━━ Dataset records ━━

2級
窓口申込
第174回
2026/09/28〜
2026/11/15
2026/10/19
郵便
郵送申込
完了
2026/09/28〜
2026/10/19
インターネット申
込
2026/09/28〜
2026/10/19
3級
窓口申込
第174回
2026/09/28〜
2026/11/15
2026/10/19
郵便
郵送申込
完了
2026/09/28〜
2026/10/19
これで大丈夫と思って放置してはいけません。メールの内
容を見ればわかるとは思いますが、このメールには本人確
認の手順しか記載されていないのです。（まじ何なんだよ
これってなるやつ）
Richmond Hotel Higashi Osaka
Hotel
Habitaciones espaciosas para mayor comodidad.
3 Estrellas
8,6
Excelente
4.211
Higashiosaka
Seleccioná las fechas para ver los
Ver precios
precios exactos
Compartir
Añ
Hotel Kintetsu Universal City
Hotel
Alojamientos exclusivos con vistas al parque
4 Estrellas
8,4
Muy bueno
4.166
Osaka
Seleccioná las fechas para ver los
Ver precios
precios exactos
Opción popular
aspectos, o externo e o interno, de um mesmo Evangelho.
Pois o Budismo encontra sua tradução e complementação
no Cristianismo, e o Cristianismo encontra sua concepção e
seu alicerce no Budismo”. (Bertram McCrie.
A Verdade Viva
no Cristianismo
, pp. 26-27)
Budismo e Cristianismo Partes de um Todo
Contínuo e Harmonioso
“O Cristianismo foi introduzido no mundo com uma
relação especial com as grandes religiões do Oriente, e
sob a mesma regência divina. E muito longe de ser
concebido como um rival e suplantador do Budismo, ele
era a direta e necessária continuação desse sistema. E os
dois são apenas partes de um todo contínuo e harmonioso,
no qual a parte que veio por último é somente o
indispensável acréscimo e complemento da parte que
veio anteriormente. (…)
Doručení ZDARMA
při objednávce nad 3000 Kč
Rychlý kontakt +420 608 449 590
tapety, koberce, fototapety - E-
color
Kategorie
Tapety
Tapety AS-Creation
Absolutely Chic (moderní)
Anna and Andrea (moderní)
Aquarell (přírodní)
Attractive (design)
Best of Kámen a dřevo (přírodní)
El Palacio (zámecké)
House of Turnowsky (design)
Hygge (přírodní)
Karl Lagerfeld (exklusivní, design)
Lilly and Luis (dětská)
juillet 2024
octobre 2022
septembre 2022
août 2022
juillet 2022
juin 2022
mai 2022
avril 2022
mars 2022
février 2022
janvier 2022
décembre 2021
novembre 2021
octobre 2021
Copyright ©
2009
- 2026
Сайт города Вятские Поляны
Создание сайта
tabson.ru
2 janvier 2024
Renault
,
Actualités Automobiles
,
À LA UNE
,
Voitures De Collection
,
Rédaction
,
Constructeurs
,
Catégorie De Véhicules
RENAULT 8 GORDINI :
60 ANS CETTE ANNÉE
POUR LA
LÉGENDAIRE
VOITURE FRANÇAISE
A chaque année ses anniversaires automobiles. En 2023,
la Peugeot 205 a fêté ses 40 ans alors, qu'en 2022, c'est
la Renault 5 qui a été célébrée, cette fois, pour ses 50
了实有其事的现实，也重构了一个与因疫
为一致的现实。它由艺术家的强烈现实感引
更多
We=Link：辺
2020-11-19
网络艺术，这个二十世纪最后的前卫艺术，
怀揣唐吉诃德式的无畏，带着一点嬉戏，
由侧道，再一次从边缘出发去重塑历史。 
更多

━━━
━━ Dataset records ━━

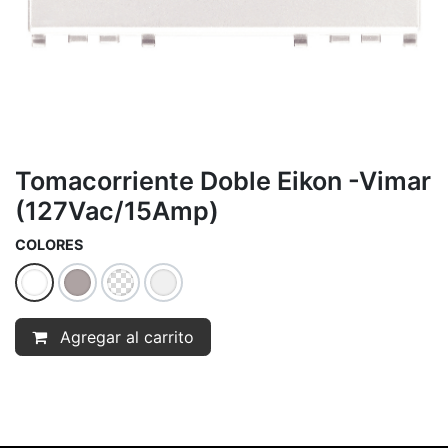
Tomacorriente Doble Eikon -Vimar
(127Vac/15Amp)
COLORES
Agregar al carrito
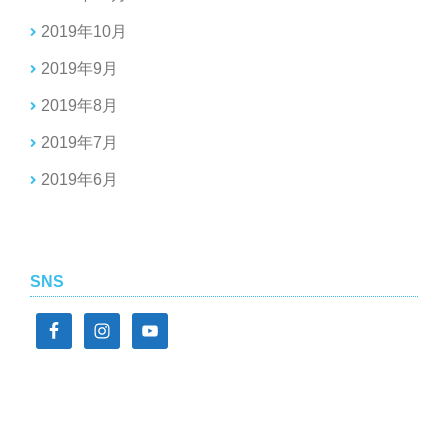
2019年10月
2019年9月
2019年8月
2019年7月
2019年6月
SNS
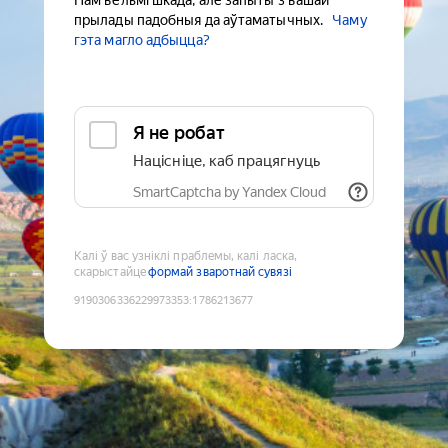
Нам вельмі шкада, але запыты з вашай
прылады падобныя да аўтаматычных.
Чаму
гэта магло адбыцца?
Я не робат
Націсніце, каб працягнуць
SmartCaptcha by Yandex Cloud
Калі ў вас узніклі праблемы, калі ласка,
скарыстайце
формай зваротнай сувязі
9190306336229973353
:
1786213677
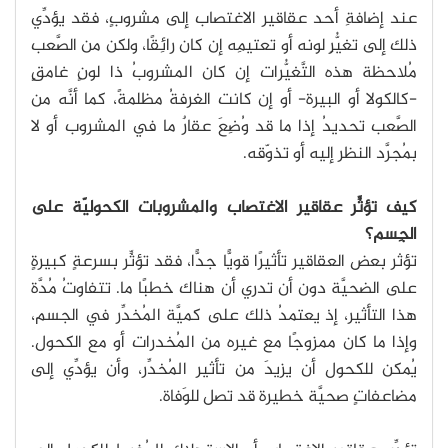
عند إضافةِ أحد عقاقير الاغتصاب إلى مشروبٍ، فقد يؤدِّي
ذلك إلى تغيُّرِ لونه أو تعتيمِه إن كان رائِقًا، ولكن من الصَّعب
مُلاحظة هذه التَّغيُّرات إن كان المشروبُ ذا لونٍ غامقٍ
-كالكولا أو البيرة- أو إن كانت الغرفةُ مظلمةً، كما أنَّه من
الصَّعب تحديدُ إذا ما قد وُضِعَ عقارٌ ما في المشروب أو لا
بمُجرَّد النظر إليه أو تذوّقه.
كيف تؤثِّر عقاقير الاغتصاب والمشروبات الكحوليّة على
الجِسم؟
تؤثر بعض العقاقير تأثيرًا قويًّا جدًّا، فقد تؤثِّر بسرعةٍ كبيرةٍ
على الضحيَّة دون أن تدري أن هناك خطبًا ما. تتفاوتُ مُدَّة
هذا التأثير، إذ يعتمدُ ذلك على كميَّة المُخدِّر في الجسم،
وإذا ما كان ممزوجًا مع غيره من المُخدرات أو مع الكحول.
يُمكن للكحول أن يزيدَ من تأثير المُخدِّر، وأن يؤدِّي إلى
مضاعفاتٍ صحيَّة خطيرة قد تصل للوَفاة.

━━━

■ **Exercise**: Find the number of lines in the listing that carry the word "moderní". Only that figure should appear in the reply.

■ **Written response**: 2